Dark Command (1940) – full review!
If the film Stagecoach (1939) got John Wayne noticed in Hollywood this Western (based on the W.R. Burnett novel of the same name) earned the actor a permanent place on casting director’s cards for the genre. Directed by Raoul Walsh with a screenplay written by Grover Jones (The Lives of a Bengal Lancer (1935)) and others the rest of the cast in this average but watchable story was oddly chosen. Claire Trevor as the romantic lead Walter Pidgeon as the renegade bad guy (whose real story – William Quantrill – forms the basis of the fictionalized plot) and Porter Hall as an Irish banker? Well at least Roy Rogers plays a (wannabe) cowboy and Gabby Hayes provides his usual solid support. But even Marjorie Main who naturally plays a mother (of Pidgeon’s character) is uncharacteristically dark almost sinister. John Victor Mackay earned the last of his three unrewarded (B&W) Art Direction Oscar nominations; Victor Young’s Score was also nominated. J. Farrell MacDonald plays a gunrunner.

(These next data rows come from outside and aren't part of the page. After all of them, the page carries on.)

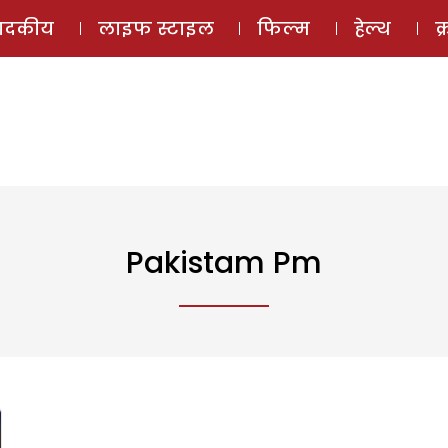
ई-मैगज़ीन
ऑडियो 
पादकीय
लाइफ स्टाइल
फिल्म
हेल्थ
क
Pakistam Pm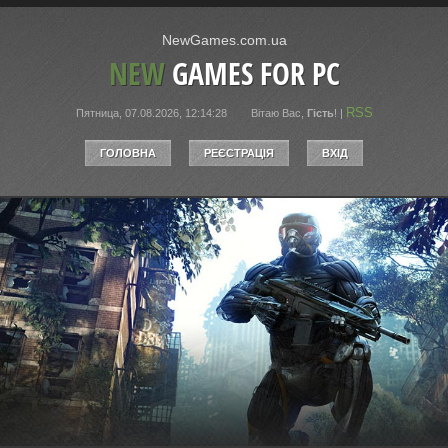
NewGames.com.ua
NEW
GAMES FOR PC
RSS
Пятница, 07.08.2026, 12:14:28
Вітаю Вас
,
Гість
!
|
ГОЛОВНА
РЕЄСТРАЦІЯ
ВХІД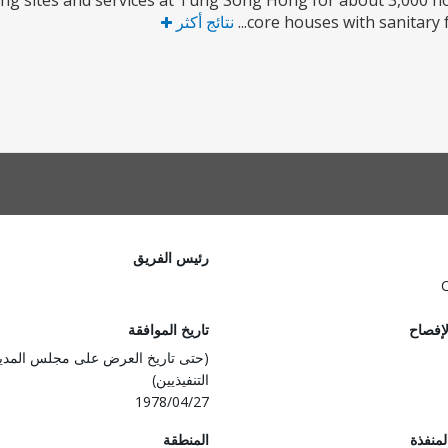
sing sites and services at Tung Song Hong for about 3,000 ho
core houses with sanitary fa
نتائج أكثر
رئيس الفريق
لإفصاح
تاريخ الموافقة
(حتى تاريخ العرض على مجلس المدي
التنفيذيين)
1978/04/27
المنفذة
المنطقة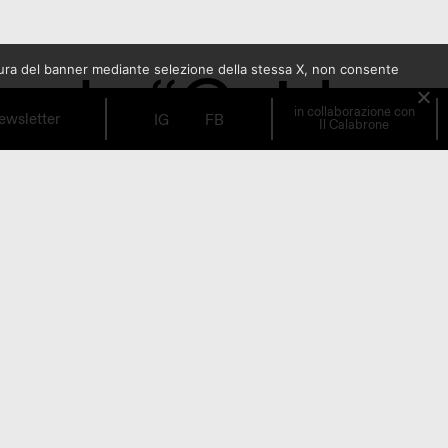
nale “Guida
sura del banner mediante selezione della stessa X, non consente
in collaborazione con
ewsletter
IG
FB
Il Calabrone
25”
i
Incontro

The story is set in Kansas just before the Civil War was to begin which causes persons from the North and the South to head West to populate that state with voters friendly to their separate positions. Most of the people in Lawrence have Northern sympathies including banker Angus McCloud (Hall) and his daughter Mary (Trevor). His son Fletch (Rogers) however wants to be a cowboy and therefore favors the South. That’s why he’s drawn to Bob Seton (Wayne) who’s come to town with tooth puller Doc Grunch (Hayes). Bob states his Southern sympathies to intentionally get in a fight whereby he knocks his opponent’s tooth loose so that Doc can pull it; they split the proceeds. William Cantrell (Pidgeon) is the town’s schoolteacher who would very much like Mary to accept his proposal of marriage but she doesn’t love him and is initially put off by Bob’s advances as well. Lawrence has gotten big enough to need a Marshal and Angus is backing Cantrell hoping too that his daughter will come around and marry Will. With no future or real possibilities with Mary illiterate Bob decides to run against Will who had begun teaching him to read and write.

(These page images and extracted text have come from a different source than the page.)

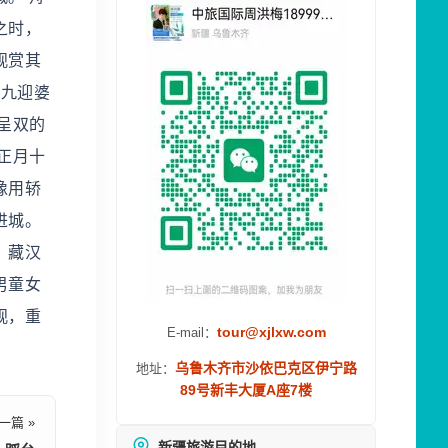
之时，
观赏其
十九迎婆
呈双的
正月十
像用轿
进城。
。藏汉
男童女
观，重
tour@xjlxw.com
E-mail：
乌鲁木齐市沙依巴克区伊宁路
地址：
89号新丰大厦A座7楼
一篇 »
新疆旅游目的地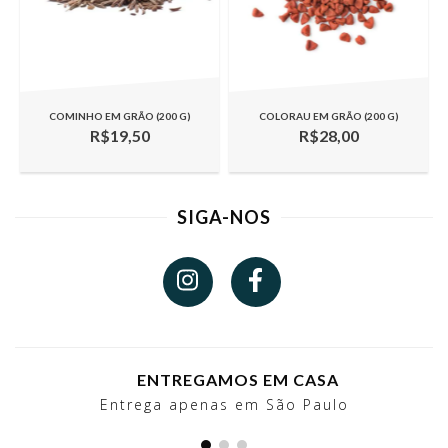
COMINHO EM GRÃO (200 G)
COLORAU EM GRÃO (200 G)
R$19,50
R$28,00
SIGA-NOS
ENTREGAMOS EM CASA
Entrega apenas em São Paulo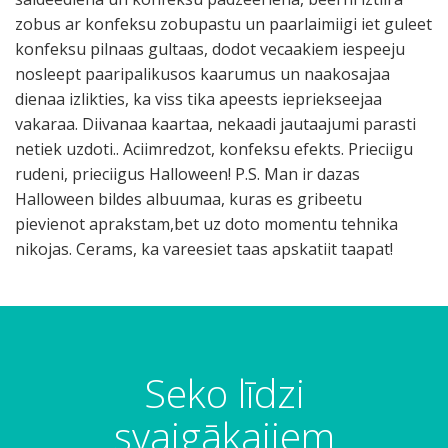
zobus ar konfeksu zobupastu un paarlaimiigi iet guleet
konfeksu pilnaas gultaas, dodot vecaakiem iespeeju
nosleept paaripalikusos kaarumus un naakosajaa
dienaa izlikties, ka viss tika apeests iepriekseejaa
vakaraa. Diivanaa kaartaa, nekaadi jautaajumi parasti
netiek uzdoti.. Aciimredzot, konfeksu efekts. Prieciigu
rudeni, prieciigus Halloween! P.S. Man ir dazas
Halloween bildes albuumaa, kuras es gribeetu
pievienot aprakstam,bet uz doto momentu tehnika
nikojas. Cerams, ka vareesiet taas apskatiit taapat!
Seko līdzi
svaigākajiem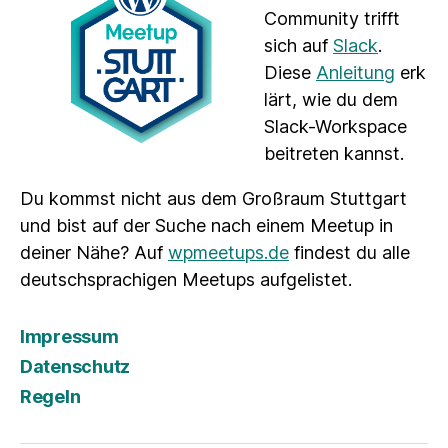
Community trifft
sich auf
Slack
.
Diese
Anleitung
erk
lärt, wie du dem
Slack-Workspace
beitreten kannst.
Du kommst nicht aus dem Großraum Stuttgart
und bist auf der Suche nach einem Meetup in
deiner Nähe? Auf
wpmeetups.de
findest du alle
deutschsprachigen Meetups aufgelistet.
Impressum
Datenschutz
Regeln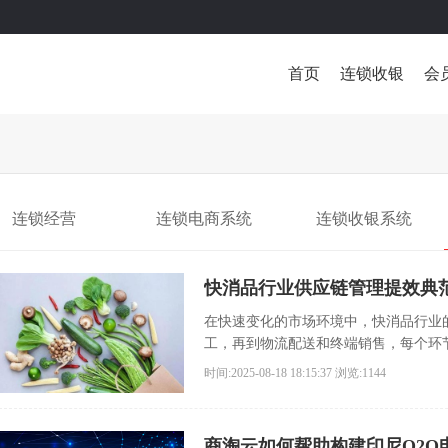
首页
连锁收银
会
连锁经营
连锁电商系统
连锁收银系统
快消品行业供应链管理提效典
在快速变化的市场环境中，快消品行业
工，再到物流配送和终端销售，每个环
量和服务的前提下，降低成本、提升效
时间:2025-08-18 18:15:37
浏览:1144
商淘云如何帮助构建印尼O2O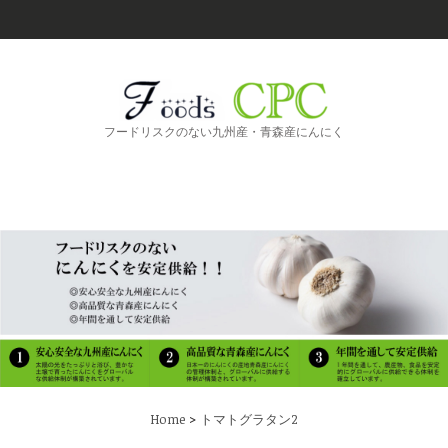
フードリスクのない九州産・青森産にんにく
>
Home
トマトグラタン2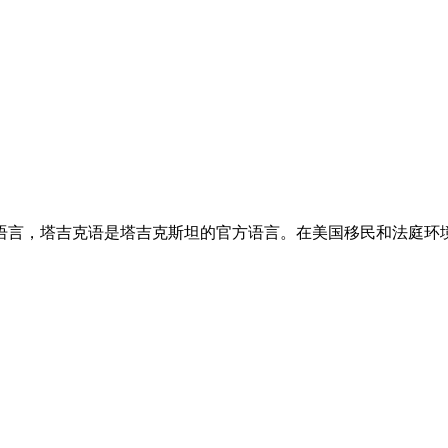
语言，塔吉克语是塔吉克斯坦的官方语言。在美国移民和法庭环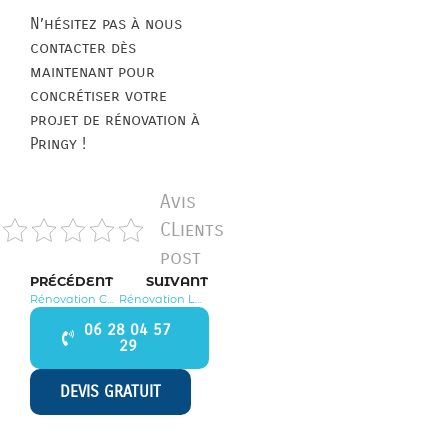
N’hésitez pas à nous
contacter dès
maintenant pour
concrétiser votre
projet de rénovation à
Pringy !
Avis
CLients
post
PRÉCÉDENT
SUIVANT
Rénovation Chamigny 77260
Rénovation Lescherolles 77320
06 28 04 57
29
DEVIS GRATUIT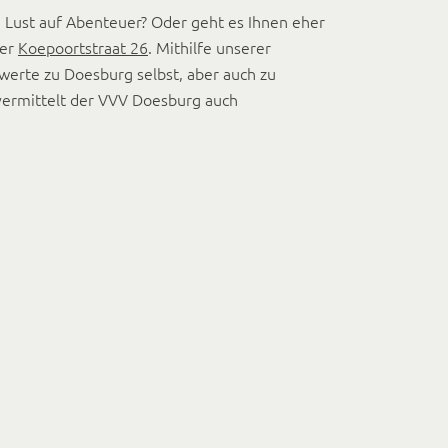
n Lust auf Abenteuer? Oder geht es Ihnen eher
der
Koepoortstraat 26
. Mithilfe unserer
swerte zu Doesburg selbst, aber auch zu
ermittelt der VVV Doesburg auch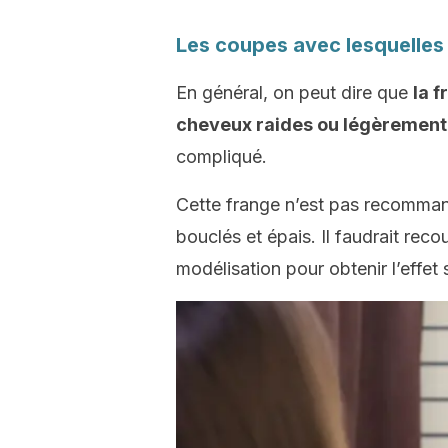
Les coupes avec lesquelles 
En général, on peut dire que
la 
cheveux raides ou légèrement
compliqué.
Cette frange n’est pas recomma
bouclés et épais. Il faudrait rec
modélisation pour obtenir l’effet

When Bob wins the position he also begins to win favor with Mary. An upset Cantrell who’s been keeping the fact that his housekeeper Mrs. Adams (Main) is really his mother because his father and brothers were outlaws decides to become one himself. Actor Joe Sawyer who had primarily played alternately gangsters or police officers previously plays Bushropp the guerrilla fighter that’s Cantrell’s right hand man. Cantrell initially operates undercover (works with slave traders like Al Bridge uncredited etc.) and even defends Fletch against a murder charge. Fletch had shot Mr. Hale (Trevor Bardette) during a dispute in Doc’s barbershop and was clearly guilty forcing his idol Bob to put him on trial in Judge Buckner’s (Raymond Walburn) court. But with handkerchiefs covering their faces Cantrell & his men had bullied the jury members to render a “not guilty” verdict causing Hale’s widow (Helen MacKellar) to scream foul. At the end of the trial the judge announces that the South has seceded from the Union. A grateful Mary weds Cantrell. Upset with Bob per the trial Fletch joins Will and his men.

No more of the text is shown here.